*Task statement*:
From the first entry to the last, copy the material exactly as it stands.

*Task inputs*:
"""

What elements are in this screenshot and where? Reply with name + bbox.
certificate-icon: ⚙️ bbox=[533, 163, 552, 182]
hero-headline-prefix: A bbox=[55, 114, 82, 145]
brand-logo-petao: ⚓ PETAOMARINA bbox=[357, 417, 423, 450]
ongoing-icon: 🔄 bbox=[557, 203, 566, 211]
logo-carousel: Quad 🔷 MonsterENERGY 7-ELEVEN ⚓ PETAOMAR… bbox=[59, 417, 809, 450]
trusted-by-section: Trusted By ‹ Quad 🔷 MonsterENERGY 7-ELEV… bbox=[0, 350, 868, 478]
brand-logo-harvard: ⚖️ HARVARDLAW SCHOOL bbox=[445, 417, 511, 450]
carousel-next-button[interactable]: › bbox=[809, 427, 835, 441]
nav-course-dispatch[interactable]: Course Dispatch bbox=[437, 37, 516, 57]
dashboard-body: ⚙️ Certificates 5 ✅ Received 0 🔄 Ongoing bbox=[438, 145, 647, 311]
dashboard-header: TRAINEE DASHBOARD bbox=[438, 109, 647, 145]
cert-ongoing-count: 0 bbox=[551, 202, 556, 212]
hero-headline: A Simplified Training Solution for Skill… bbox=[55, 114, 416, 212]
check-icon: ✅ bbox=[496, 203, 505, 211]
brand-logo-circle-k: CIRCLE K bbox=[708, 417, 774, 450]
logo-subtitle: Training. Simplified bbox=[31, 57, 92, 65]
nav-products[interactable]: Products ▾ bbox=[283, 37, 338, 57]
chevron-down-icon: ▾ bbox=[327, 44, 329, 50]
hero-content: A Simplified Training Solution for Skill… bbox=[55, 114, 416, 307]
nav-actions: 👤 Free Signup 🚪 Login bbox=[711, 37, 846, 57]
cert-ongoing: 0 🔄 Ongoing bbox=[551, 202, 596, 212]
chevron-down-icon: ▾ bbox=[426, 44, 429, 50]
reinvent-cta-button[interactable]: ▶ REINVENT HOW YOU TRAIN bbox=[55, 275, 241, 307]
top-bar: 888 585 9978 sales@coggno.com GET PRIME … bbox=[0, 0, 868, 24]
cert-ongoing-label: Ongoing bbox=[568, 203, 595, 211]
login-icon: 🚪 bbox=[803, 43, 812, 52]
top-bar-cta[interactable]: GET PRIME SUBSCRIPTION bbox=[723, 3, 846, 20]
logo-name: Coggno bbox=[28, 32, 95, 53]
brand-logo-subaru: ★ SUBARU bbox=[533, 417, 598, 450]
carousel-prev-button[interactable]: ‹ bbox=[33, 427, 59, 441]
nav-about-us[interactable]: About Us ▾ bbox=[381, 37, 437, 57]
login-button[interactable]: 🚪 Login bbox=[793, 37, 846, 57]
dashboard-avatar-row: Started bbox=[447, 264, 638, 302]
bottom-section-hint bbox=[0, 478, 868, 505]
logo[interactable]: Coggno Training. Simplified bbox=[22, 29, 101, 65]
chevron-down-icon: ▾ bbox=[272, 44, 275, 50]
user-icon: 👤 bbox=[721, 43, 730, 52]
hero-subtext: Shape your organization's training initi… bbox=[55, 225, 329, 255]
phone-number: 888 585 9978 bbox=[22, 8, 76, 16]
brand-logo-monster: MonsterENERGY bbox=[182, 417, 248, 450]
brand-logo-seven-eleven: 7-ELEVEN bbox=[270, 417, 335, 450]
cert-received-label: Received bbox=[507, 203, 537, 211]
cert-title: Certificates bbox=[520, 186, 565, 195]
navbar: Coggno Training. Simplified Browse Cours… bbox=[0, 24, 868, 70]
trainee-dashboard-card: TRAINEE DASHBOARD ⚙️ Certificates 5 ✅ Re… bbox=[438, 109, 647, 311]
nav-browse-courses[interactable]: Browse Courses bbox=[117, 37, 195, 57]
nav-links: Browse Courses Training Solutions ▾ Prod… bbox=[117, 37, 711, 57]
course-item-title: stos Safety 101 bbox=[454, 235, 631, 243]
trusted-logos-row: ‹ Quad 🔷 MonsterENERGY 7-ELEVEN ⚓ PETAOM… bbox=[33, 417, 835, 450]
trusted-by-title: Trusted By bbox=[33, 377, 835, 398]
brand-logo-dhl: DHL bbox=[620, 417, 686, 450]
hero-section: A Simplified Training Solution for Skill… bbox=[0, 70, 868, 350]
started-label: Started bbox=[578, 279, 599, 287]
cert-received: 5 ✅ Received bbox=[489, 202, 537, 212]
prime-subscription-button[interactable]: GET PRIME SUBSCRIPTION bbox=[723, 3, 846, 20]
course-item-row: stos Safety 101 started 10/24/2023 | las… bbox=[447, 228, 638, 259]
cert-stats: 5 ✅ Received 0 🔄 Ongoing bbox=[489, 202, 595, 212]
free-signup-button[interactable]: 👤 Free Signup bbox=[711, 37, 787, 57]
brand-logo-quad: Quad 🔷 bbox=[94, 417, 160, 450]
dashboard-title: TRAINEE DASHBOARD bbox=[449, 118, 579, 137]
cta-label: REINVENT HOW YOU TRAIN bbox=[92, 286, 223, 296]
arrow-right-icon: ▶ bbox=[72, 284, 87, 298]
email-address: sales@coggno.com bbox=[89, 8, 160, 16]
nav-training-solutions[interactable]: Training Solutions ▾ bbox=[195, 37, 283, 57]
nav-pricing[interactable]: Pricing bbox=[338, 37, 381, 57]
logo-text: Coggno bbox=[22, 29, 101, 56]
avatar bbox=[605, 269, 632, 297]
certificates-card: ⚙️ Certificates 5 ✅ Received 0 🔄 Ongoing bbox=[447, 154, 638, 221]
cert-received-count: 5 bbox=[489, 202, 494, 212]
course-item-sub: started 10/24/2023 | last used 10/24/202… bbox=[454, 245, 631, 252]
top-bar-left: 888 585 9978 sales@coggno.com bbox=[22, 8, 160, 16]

"""

*Task response*:
What elements are in this screenshot and where? Reply with name + bbox.
certificate-icon: ⚙️ bbox=[533, 163, 552, 182]
hero-headline-prefix: A bbox=[55, 114, 82, 145]
brand-logo-petao: ⚓ PETAOMARINA bbox=[357, 417, 423, 450]
ongoing-icon: 🔄 bbox=[557, 203, 566, 211]
logo-carousel: Quad 🔷 MonsterENERGY 7-ELEVEN ⚓ PETAOMAR… bbox=[59, 417, 809, 450]
trusted-by-section: Trusted By ‹ Quad 🔷 MonsterENERGY 7-ELEV… bbox=[0, 350, 868, 478]
brand-logo-harvard: ⚖️ HARVARDLAW SCHOOL bbox=[445, 417, 511, 450]
carousel-next-button[interactable]: › bbox=[809, 427, 835, 441]
nav-course-dispatch[interactable]: Course Dispatch bbox=[437, 37, 516, 57]
dashboard-body: ⚙️ Certificates 5 ✅ Received 0 🔄 Ongoing bbox=[438, 145, 647, 311]
dashboard-header: TRAINEE DASHBOARD bbox=[438, 109, 647, 145]
cert-ongoing-count: 0 bbox=[551, 202, 556, 212]
hero-headline: A Simplified Training Solution for Skill… bbox=[55, 114, 416, 212]
check-icon: ✅ bbox=[496, 203, 505, 211]
brand-logo-circle-k: CIRCLE K bbox=[708, 417, 774, 450]
logo-subtitle: Training. Simplified bbox=[31, 57, 92, 65]
nav-products[interactable]: Products ▾ bbox=[283, 37, 338, 57]
chevron-down-icon: ▾ bbox=[327, 44, 329, 50]
hero-content: A Simplified Training Solution for Skill… bbox=[55, 114, 416, 307]
nav-actions: 👤 Free Signup 🚪 Login bbox=[711, 37, 846, 57]
cert-ongoing: 0 🔄 Ongoing bbox=[551, 202, 596, 212]
chevron-down-icon: ▾ bbox=[426, 44, 429, 50]
reinvent-cta-button[interactable]: ▶ REINVENT HOW YOU TRAIN bbox=[55, 275, 241, 307]
top-bar: 888 585 9978 sales@coggno.com GET PRIME … bbox=[0, 0, 868, 24]
cert-ongoing-label: Ongoing bbox=[568, 203, 595, 211]
login-icon: 🚪 bbox=[803, 43, 812, 52]
top-bar-cta[interactable]: GET PRIME SUBSCRIPTION bbox=[723, 3, 846, 20]
logo-name: Coggno bbox=[28, 32, 95, 53]
brand-logo-subaru: ★ SUBARU bbox=[533, 417, 598, 450]
carousel-prev-button[interactable]: ‹ bbox=[33, 427, 59, 441]
nav-about-us[interactable]: About Us ▾ bbox=[381, 37, 437, 57]
login-button[interactable]: 🚪 Login bbox=[793, 37, 846, 57]
dashboard-avatar-row: Started bbox=[447, 264, 638, 302]
bottom-section-hint bbox=[0, 478, 868, 505]
logo[interactable]: Coggno Training. Simplified bbox=[22, 29, 101, 65]
chevron-down-icon: ▾ bbox=[272, 44, 275, 50]
user-icon: 👤 bbox=[721, 43, 730, 52]
hero-subtext: Shape your organization's training initi… bbox=[55, 225, 329, 255]
phone-number: 888 585 9978 bbox=[22, 8, 76, 16]
brand-logo-monster: MonsterENERGY bbox=[182, 417, 248, 450]
brand-logo-seven-eleven: 7-ELEVEN bbox=[270, 417, 335, 450]
cert-received-label: Received bbox=[507, 203, 537, 211]
cert-title: Certificates bbox=[520, 186, 565, 195]
navbar: Coggno Training. Simplified Browse Cours… bbox=[0, 24, 868, 70]
trainee-dashboard-card: TRAINEE DASHBOARD ⚙️ Certificates 5 ✅ Re… bbox=[438, 109, 647, 311]
nav-browse-courses[interactable]: Browse Courses bbox=[117, 37, 195, 57]
nav-links: Browse Courses Training Solutions ▾ Prod… bbox=[117, 37, 711, 57]
course-item-title: stos Safety 101 bbox=[454, 235, 631, 243]
trusted-logos-row: ‹ Quad 🔷 MonsterENERGY 7-ELEVEN ⚓ PETAOM… bbox=[33, 417, 835, 450]
trusted-by-title: Trusted By bbox=[33, 377, 835, 398]
brand-logo-dhl: DHL bbox=[620, 417, 686, 450]
hero-section: A Simplified Training Solution for Skill… bbox=[0, 70, 868, 350]
started-label: Started bbox=[578, 279, 599, 287]
cert-received: 5 ✅ Received bbox=[489, 202, 537, 212]
prime-subscription-button[interactable]: GET PRIME SUBSCRIPTION bbox=[723, 3, 846, 20]
course-item-row: stos Safety 101 started 10/24/2023 | las… bbox=[447, 228, 638, 259]
cert-stats: 5 ✅ Received 0 🔄 Ongoing bbox=[489, 202, 595, 212]
free-signup-button[interactable]: 👤 Free Signup bbox=[711, 37, 787, 57]
brand-logo-quad: Quad 🔷 bbox=[94, 417, 160, 450]
dashboard-title: TRAINEE DASHBOARD bbox=[449, 118, 579, 137]
cta-label: REINVENT HOW YOU TRAIN bbox=[92, 286, 223, 296]
arrow-right-icon: ▶ bbox=[72, 284, 87, 298]
email-address: sales@coggno.com bbox=[89, 8, 160, 16]
nav-training-solutions[interactable]: Training Solutions ▾ bbox=[195, 37, 283, 57]
nav-pricing[interactable]: Pricing bbox=[338, 37, 381, 57]
logo-text: Coggno bbox=[22, 29, 101, 56]
avatar bbox=[605, 269, 632, 297]
certificates-card: ⚙️ Certificates 5 ✅ Received 0 🔄 Ongoing bbox=[447, 154, 638, 221]
cert-received-count: 5 bbox=[489, 202, 494, 212]
course-item-sub: started 10/24/2023 | last used 10/24/202… bbox=[454, 245, 631, 252]
top-bar-left: 888 585 9978 sales@coggno.com bbox=[22, 8, 160, 16]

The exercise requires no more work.